Foreign trade transactions are different from domestic trade. The realization of these transactions between countries and the use of different currencies increase the risks. For this reason, different payment methods are used in foreign trade transactions. The importer and the exporter can determine the payment method among themselves. These payment methods are;
a) Advance Payment: The payment is the receipt of the money by the exporter before the goods are delivered to the buyer. In this form of payment, all risk is undertaken by the buyer of the goods.
b) Payment Against Goods: It is the payment of the cost of the exported goods after the goods are received by the importer.
c) Payment Against Document: It is a form of payment made by receiving the documents showing that the exported goods have been loaded to the shipping vehicle from the export country and shipped from the bank by paying the export price.
d) Payment with Acceptance Credit: It is a form of payment in which the buyer undertakes to pay the cost of the goods in a certain term after receiving the goods and in which a policy / bond related to this payment is a vehicle. Banks act as intermediaries for buyers and sellers in the payment with acceptance credit.
e) Consignment: It is a form of export that is carried out by delivering the goods to importers, brokers, exporters' branches abroad, for later sale. This payment is based on trust.
f) Payment on Account: It is a form payment of all or part of the export costs by importing goods and/or services and payment made in the form of cashing off any positive or negative difference.

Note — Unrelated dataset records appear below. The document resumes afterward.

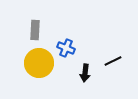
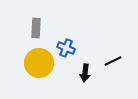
gray rectangle: moved 1 px right, 2 px up
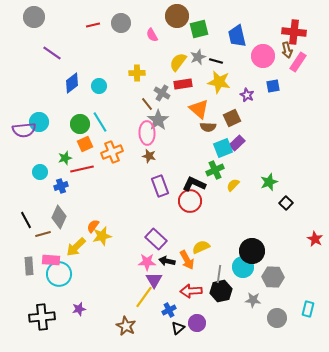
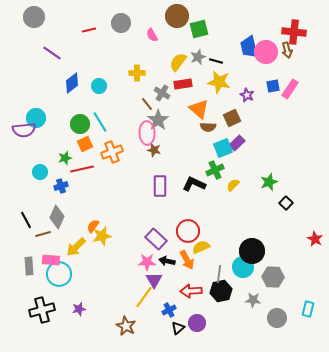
red line at (93, 25): moved 4 px left, 5 px down
blue trapezoid at (237, 36): moved 12 px right, 11 px down
pink circle at (263, 56): moved 3 px right, 4 px up
pink rectangle at (298, 62): moved 8 px left, 27 px down
cyan circle at (39, 122): moved 3 px left, 4 px up
brown star at (149, 156): moved 5 px right, 6 px up
purple rectangle at (160, 186): rotated 20 degrees clockwise
red circle at (190, 201): moved 2 px left, 30 px down
gray diamond at (59, 217): moved 2 px left
black cross at (42, 317): moved 7 px up; rotated 10 degrees counterclockwise
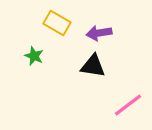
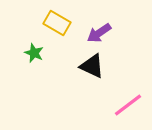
purple arrow: rotated 25 degrees counterclockwise
green star: moved 3 px up
black triangle: moved 1 px left; rotated 16 degrees clockwise
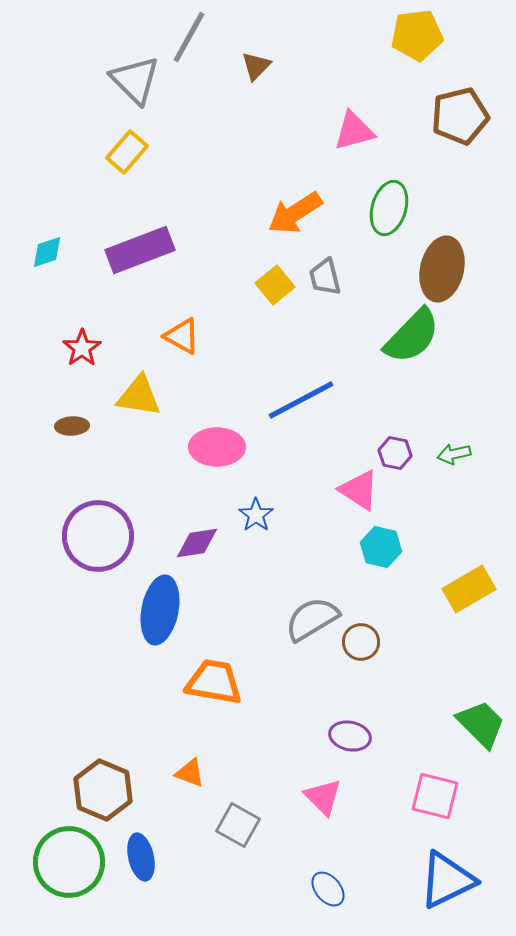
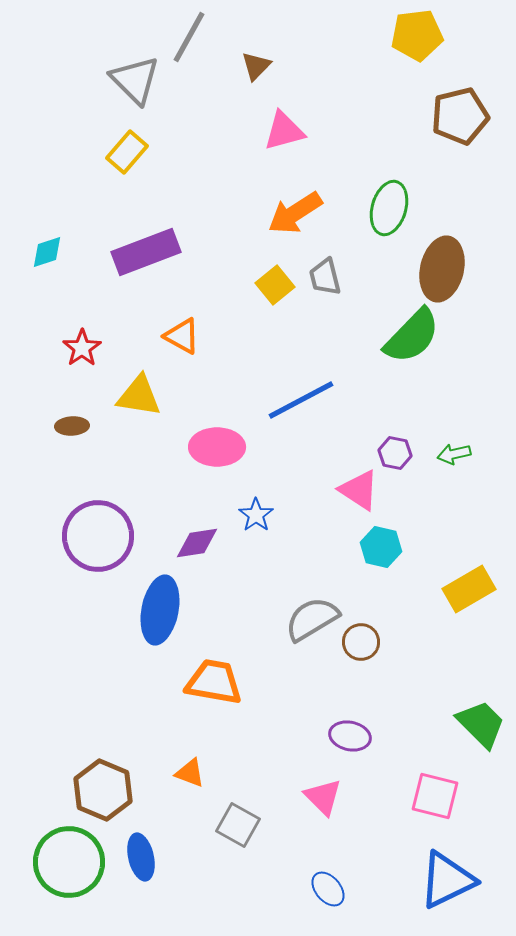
pink triangle at (354, 131): moved 70 px left
purple rectangle at (140, 250): moved 6 px right, 2 px down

g) Counter Trade: It is a type of barter transaction. It is the form of payment that the buyer applies in cases where there is not enough foreign currency to pay the import price, but when he has the goods he wants to sell. Counter trade can be applied in a variety of ways.
Barter: It is the exchange of goods that are deemed to be of equal value, executed under a single contract without financial payments or fund transfers.
Counter Purchase: It is the compensation of the costs of goods and services subject to export with the import of other goods and services that substitute money according to the agreement between the countries and companies that are parties to foreign trade.
Clearing: In countries that have signed a clearing agreement, importers pay the price of the goods they import to an institution in their country, such as the Central Bank or Clearing Office, in their own currency. The accounts created in this way are matched with the accounts consisting of the money deposited by the importers of the other country at the end of the period.
h) Letter of Credit: It is a credit account opened by the importer to a bank on behalf of the exporter abroad, committing to make payment to the exporter upon shipment of the goods in accordance with the terms of the contract.